BEGIN

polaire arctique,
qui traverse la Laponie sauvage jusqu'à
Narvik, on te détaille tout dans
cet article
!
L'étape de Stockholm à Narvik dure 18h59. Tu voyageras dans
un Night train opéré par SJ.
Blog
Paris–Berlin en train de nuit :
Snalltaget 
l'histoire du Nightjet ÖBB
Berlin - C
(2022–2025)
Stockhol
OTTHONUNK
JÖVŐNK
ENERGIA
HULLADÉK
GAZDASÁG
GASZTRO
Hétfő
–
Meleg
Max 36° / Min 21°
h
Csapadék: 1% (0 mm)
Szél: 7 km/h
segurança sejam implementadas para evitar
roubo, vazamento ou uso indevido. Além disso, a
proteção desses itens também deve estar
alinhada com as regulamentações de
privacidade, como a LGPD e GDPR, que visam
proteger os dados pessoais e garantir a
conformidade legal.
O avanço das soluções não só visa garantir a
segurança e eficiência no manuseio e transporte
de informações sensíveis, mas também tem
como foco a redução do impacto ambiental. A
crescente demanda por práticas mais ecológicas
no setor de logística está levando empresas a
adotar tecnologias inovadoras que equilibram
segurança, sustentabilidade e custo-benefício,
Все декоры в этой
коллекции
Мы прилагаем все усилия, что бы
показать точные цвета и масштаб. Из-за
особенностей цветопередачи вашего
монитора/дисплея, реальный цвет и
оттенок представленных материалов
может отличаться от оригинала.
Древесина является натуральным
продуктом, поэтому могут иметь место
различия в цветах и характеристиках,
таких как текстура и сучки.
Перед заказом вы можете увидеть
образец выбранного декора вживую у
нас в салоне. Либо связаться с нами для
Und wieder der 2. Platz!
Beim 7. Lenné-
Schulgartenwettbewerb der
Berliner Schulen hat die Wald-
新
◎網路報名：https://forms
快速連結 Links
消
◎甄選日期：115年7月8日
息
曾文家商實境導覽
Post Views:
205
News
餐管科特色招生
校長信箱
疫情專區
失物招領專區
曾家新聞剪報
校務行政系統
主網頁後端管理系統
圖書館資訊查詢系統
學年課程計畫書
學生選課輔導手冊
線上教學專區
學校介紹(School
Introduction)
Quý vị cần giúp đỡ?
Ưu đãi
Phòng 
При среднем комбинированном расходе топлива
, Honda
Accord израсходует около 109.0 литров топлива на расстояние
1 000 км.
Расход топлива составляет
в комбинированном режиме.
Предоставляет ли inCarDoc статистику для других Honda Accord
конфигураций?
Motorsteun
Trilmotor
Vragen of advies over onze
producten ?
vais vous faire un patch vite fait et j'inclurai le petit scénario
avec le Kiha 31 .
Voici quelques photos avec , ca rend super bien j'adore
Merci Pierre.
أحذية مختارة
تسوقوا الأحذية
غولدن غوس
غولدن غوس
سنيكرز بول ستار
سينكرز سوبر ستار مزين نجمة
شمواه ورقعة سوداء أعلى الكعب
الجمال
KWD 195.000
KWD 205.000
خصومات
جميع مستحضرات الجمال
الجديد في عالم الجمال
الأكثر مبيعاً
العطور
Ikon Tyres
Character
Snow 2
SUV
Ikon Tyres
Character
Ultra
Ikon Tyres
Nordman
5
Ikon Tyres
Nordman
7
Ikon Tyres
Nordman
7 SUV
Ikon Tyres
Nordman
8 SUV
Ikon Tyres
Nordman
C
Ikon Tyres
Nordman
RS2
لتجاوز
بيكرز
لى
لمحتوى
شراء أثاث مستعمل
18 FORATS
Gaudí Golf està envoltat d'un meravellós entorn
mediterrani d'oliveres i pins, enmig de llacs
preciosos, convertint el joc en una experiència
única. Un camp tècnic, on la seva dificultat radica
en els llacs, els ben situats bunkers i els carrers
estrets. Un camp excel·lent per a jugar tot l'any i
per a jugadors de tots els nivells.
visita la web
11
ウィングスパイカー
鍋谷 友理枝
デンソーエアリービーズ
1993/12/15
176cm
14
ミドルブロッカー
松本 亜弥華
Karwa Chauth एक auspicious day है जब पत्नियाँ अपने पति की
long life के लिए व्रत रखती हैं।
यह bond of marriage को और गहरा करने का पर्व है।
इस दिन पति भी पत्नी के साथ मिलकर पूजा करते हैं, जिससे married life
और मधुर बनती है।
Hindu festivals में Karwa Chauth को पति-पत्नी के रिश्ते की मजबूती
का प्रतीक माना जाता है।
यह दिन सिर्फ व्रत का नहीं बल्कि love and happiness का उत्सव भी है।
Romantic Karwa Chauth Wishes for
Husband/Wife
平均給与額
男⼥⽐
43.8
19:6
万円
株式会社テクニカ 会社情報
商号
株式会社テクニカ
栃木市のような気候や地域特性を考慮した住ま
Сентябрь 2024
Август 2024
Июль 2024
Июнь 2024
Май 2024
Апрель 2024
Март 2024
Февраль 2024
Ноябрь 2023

END

▸ **YOUR TASK**
Reproduce the material exactly, from the first line to the last.

▸ **EXERCISE SOLUTION**
polaire arctique,
qui traverse la Laponie sauvage jusqu'à
Narvik, on te détaille tout dans
cet article
!
L'étape de Stockholm à Narvik dure 18h59. Tu voyageras dans
un Night train opéré par SJ.
Blog
Paris–Berlin en train de nuit :
Snalltaget 
l'histoire du Nightjet ÖBB
Berlin - C
(2022–2025)
Stockhol
OTTHONUNK
JÖVŐNK
ENERGIA
HULLADÉK
GAZDASÁG
GASZTRO
Hétfő
–
Meleg
Max 36° / Min 21°
h
Csapadék: 1% (0 mm)
Szél: 7 km/h
segurança sejam implementadas para evitar
roubo, vazamento ou uso indevido. Além disso, a
proteção desses itens também deve estar
alinhada com as regulamentações de
privacidade, como a LGPD e GDPR, que visam
proteger os dados pessoais e garantir a
conformidade legal.
O avanço das soluções não só visa garantir a
segurança e eficiência no manuseio e transporte
de informações sensíveis, mas também tem
como foco a redução do impacto ambiental. A
crescente demanda por práticas mais ecológicas
no setor de logística está levando empresas a
adotar tecnologias inovadoras que equilibram
segurança, sustentabilidade e custo-benefício,
Все декоры в этой
коллекции
Мы прилагаем все усилия, что бы
показать точные цвета и масштаб. Из-за
особенностей цветопередачи вашего
монитора/дисплея, реальный цвет и
оттенок представленных материалов
может отличаться от оригинала.
Древесина является натуральным
продуктом, поэтому могут иметь место
различия в цветах и характеристиках,
таких как текстура и сучки.
Перед заказом вы можете увидеть
образец выбранного декора вживую у
нас в салоне. Либо связаться с нами для
Und wieder der 2. Platz!
Beim 7. Lenné-
Schulgartenwettbewerb der
Berliner Schulen hat die Wald-
新
◎網路報名：https://forms
快速連結 Links
消
◎甄選日期：115年7月8日
息
曾文家商實境導覽
Post Views:
205
News
餐管科特色招生
校長信箱
疫情專區
失物招領專區
曾家新聞剪報
校務行政系統
主網頁後端管理系統
圖書館資訊查詢系統
學年課程計畫書
學生選課輔導手冊
線上教學專區
學校介紹(School
Introduction)
Quý vị cần giúp đỡ?
Ưu đãi
Phòng 
При среднем комбинированном расходе топлива
, Honda
Accord израсходует около 109.0 литров топлива на расстояние
1 000 км.
Расход топлива составляет
в комбинированном режиме.
Предоставляет ли inCarDoc статистику для других Honda Accord
конфигураций?
Motorsteun
Trilmotor
Vragen of advies over onze
producten ?
vais vous faire un patch vite fait et j'inclurai le petit scénario
avec le Kiha 31 .
Voici quelques photos avec , ca rend super bien j'adore
Merci Pierre.
أحذية مختارة
تسوقوا الأحذية
غولدن غوس
غولدن غوس
سنيكرز بول ستار
سينكرز سوبر ستار مزين نجمة
شمواه ورقعة سوداء أعلى الكعب
الجمال
KWD 195.000
KWD 205.000
خصومات
جميع مستحضرات الجمال
الجديد في عالم الجمال
الأكثر مبيعاً
العطور
Ikon Tyres
Character
Snow 2
SUV
Ikon Tyres
Character
Ultra
Ikon Tyres
Nordman
5
Ikon Tyres
Nordman
7
Ikon Tyres
Nordman
7 SUV
Ikon Tyres
Nordman
8 SUV
Ikon Tyres
Nordman
C
Ikon Tyres
Nordman
RS2
لتجاوز
بيكرز
لى
لمحتوى
شراء أثاث مستعمل
18 FORATS
Gaudí Golf està envoltat d'un meravellós entorn
mediterrani d'oliveres i pins, enmig de llacs
preciosos, convertint el joc en una experiència
única. Un camp tècnic, on la seva dificultat radica
en els llacs, els ben situats bunkers i els carrers
estrets. Un camp excel·lent per a jugar tot l'any i
per a jugadors de tots els nivells.
visita la web
11
ウィングスパイカー
鍋谷 友理枝
デンソーエアリービーズ
1993/12/15
176cm
14
ミドルブロッカー
松本 亜弥華
Karwa Chauth एक auspicious day है जब पत्नियाँ अपने पति की
long life के लिए व्रत रखती हैं।
यह bond of marriage को और गहरा करने का पर्व है।
इस दिन पति भी पत्नी के साथ मिलकर पूजा करते हैं, जिससे married life
और मधुर बनती है।
Hindu festivals में Karwa Chauth को पति-पत्नी के रिश्ते की मजबूती
का प्रतीक माना जाता है।
यह दिन सिर्फ व्रत का नहीं बल्कि love and happiness का उत्सव भी है।
Romantic Karwa Chauth Wishes for
Husband/Wife
平均給与額
男⼥⽐
43.8
19:6
万円
株式会社テクニカ 会社情報
商号
株式会社テクニカ
栃木市のような気候や地域特性を考慮した住ま
Сентябрь 2024
Август 2024
Июль 2024
Июнь 2024
Май 2024
Апрель 2024
Март 2024
Февраль 2024
Ноябрь 2023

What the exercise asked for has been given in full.